Parisian Life

A short history of public toilets

Until the 18th century, Paris was one big open cesspit. No one took offense, habituated as they were to the characteristic smell of a city that was no more than a ready-made stench. In 1771, the police installed barrels on select street corners so that people could relieve themselves. However, it was at Palais Royal that the most sumptuous toilets were to be found, for a pretty price. Parisians would have to wait until the July Monarchy before the city bestowed them with free urinals, in those tiny huts that have become so famous, and whose “facades” were Morris columns. The prefect Rambuteau had them installed all over Paris, and soon verging on 500 Vespasians were the pride of the Boulevards. These sanitary establishments quickly became insalubrious places. Male and female prostitutes often wandered in.

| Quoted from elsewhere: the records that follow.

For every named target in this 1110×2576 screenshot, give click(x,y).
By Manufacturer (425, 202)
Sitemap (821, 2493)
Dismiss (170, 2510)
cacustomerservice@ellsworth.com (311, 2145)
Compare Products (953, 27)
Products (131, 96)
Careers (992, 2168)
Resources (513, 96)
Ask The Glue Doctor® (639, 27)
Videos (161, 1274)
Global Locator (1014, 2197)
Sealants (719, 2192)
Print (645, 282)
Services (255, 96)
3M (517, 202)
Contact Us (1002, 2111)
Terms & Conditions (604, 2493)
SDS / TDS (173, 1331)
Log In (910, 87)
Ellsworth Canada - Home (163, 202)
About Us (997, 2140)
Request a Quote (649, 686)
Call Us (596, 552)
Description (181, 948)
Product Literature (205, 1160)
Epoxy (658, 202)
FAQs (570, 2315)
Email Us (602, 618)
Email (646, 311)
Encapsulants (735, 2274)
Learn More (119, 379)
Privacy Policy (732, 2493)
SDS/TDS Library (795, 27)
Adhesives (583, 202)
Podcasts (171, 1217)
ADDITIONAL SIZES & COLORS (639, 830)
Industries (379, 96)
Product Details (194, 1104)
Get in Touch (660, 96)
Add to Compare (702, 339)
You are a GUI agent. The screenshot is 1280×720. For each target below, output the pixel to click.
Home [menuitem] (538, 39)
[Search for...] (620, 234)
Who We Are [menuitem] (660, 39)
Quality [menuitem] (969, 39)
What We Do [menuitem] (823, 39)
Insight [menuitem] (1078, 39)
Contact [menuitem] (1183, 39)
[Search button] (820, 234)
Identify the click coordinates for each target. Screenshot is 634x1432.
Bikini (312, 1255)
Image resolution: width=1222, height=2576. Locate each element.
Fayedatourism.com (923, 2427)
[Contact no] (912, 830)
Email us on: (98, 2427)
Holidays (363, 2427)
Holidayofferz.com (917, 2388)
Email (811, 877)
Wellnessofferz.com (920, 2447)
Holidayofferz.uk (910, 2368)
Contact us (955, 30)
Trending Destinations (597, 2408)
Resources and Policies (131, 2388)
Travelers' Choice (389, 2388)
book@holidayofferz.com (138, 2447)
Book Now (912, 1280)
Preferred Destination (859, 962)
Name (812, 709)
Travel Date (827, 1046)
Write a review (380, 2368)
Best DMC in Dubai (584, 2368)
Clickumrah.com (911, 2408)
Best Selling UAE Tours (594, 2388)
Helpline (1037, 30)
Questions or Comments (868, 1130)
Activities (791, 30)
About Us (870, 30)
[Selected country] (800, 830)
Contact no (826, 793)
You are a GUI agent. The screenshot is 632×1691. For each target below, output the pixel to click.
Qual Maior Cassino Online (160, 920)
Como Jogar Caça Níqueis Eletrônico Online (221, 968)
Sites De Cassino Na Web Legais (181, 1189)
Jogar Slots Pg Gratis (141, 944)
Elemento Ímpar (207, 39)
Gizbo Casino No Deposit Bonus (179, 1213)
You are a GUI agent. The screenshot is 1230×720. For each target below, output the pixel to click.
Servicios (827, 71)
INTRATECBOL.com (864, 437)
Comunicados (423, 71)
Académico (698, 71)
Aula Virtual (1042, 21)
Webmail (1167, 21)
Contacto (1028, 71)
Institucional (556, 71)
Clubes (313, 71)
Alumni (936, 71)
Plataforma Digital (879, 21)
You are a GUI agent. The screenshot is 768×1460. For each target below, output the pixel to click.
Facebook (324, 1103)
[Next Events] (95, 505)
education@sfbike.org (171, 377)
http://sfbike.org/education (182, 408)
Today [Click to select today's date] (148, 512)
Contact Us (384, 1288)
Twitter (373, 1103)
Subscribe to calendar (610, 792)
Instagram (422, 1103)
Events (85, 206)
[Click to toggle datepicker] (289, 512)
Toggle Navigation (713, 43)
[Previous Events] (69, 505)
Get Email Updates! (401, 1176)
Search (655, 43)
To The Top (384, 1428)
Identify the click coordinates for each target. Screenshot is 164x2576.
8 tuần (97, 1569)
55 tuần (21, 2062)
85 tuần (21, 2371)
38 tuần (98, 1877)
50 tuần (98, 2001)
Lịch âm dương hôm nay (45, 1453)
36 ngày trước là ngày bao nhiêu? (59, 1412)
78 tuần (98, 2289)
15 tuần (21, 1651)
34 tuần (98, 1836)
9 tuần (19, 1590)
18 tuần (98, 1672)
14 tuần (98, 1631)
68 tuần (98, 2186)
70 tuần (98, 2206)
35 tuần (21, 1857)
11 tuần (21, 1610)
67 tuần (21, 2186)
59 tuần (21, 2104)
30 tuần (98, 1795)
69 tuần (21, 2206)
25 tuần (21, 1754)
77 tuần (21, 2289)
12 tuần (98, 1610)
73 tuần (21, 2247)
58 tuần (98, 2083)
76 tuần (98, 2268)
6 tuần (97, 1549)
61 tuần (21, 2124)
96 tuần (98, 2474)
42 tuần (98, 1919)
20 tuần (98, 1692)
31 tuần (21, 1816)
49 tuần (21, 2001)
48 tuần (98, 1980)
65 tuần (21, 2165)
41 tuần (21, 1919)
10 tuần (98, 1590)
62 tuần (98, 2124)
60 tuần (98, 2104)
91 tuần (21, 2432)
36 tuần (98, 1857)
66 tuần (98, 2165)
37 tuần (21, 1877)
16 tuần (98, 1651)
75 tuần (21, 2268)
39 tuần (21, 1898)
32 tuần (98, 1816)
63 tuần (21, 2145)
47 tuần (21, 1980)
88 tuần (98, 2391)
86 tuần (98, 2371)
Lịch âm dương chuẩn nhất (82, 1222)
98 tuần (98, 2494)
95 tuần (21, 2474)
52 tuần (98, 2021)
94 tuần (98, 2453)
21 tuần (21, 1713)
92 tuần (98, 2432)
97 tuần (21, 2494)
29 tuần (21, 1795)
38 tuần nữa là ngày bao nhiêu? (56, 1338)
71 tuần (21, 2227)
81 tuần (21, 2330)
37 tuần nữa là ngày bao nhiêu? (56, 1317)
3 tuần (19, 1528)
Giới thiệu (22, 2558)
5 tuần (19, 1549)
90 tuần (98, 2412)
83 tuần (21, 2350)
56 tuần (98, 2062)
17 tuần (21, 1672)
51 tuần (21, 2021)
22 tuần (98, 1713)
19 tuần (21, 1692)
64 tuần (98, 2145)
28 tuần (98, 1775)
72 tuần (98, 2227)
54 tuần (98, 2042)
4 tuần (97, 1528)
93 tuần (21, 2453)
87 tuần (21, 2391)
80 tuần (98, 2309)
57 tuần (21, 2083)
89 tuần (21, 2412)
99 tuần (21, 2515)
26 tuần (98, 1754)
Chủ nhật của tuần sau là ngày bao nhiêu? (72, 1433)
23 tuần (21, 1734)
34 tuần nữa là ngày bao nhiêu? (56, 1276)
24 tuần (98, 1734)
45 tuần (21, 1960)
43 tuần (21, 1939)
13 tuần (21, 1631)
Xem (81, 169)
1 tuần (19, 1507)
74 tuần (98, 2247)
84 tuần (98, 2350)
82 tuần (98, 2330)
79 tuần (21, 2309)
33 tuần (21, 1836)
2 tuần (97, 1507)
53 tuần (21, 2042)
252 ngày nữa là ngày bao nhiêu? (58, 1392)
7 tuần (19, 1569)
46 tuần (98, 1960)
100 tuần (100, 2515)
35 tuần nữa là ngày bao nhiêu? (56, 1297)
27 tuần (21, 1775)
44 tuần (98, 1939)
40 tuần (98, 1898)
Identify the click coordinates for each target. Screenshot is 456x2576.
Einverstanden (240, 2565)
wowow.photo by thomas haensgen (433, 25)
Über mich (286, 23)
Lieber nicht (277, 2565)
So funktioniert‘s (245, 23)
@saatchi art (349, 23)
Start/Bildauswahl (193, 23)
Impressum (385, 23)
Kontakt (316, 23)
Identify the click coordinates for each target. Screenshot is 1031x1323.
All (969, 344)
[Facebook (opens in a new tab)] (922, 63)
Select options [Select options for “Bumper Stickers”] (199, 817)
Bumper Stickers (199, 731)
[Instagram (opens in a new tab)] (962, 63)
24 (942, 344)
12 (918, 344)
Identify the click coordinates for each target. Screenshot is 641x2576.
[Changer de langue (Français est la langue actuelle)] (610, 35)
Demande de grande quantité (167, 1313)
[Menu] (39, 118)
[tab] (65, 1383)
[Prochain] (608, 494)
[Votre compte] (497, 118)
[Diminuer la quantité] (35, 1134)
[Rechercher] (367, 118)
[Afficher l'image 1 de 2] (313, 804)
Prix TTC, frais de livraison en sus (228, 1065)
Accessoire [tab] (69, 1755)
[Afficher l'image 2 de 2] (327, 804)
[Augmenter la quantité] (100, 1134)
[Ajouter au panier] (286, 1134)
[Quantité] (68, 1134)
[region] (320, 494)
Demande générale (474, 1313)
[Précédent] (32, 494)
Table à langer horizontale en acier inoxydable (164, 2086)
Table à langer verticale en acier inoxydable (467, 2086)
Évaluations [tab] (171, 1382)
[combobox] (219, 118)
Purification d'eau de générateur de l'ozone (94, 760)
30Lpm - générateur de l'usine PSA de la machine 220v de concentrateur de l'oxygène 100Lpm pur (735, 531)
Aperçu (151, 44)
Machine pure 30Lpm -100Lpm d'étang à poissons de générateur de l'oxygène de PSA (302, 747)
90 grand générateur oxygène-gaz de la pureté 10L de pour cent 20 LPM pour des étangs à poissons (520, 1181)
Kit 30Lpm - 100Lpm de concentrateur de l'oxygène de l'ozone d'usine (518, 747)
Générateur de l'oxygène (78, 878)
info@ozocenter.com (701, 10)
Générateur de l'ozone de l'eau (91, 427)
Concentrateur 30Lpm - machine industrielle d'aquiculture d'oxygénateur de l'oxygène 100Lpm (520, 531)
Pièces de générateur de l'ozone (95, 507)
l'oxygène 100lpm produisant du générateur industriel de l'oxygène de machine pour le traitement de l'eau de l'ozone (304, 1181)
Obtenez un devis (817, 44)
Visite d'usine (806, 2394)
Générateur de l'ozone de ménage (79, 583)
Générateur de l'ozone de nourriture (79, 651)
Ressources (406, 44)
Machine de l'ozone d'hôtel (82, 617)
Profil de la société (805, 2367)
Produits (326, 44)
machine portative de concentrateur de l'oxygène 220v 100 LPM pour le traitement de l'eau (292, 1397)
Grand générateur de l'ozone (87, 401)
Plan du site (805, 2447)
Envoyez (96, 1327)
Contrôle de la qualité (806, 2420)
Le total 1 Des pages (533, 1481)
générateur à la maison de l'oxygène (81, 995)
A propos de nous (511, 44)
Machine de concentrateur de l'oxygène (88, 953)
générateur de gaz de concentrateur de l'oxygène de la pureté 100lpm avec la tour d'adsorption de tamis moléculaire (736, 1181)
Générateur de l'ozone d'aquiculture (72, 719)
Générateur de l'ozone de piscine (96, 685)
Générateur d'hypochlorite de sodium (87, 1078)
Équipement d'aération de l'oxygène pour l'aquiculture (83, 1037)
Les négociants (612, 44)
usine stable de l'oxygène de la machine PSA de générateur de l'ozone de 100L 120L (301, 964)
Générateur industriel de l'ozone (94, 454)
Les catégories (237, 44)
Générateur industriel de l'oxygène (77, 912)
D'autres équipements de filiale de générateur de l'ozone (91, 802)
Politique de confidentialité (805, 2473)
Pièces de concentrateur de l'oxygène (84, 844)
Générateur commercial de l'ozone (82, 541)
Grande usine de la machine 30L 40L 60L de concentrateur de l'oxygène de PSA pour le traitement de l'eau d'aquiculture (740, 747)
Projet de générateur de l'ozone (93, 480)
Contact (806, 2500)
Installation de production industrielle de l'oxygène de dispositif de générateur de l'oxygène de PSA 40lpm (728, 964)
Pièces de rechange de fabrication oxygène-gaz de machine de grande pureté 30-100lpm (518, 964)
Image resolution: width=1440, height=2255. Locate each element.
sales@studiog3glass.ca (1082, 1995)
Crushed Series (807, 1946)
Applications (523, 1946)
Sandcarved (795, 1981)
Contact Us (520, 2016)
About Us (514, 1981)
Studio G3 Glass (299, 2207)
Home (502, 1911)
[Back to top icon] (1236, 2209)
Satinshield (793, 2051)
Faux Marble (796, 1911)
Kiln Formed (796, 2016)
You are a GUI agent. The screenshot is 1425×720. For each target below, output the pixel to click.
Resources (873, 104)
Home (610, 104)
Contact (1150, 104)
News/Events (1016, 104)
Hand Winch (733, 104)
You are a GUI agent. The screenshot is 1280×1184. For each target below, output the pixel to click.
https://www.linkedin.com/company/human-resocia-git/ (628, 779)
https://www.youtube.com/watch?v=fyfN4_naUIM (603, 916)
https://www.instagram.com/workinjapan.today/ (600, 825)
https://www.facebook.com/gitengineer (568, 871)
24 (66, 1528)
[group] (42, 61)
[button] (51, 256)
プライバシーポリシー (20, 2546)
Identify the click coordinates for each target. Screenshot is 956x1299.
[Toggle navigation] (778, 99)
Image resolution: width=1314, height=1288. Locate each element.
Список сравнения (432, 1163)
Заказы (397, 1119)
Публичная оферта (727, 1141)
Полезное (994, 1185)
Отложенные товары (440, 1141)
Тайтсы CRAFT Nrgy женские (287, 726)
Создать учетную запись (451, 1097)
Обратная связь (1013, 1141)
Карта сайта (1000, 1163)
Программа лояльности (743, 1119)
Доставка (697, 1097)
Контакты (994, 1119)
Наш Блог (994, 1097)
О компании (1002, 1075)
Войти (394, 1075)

The Third Republic built them all over (and didn’t forget the ladies, for whom it fashioned veritable chalets). The decadence of these oases ushered in a more hygienic age. By the middle of the 20th century more and more Paris apartments had private toilets (even if they were still on the landing). And with that urinals became more and more seedy, and less and less comfortable. Remnants of a bygone era, public lavatories fell to ruin and disappeared one after the other. Only one remains, on boulevard Arago, before the wall of La Santé prison!

Today, we have practically gone full circle. Left with those strange pale coin-operated Sanisettes that are like futuristic cells and usually out of order, it is once again difficult to spend a penny downtown. Some things never change.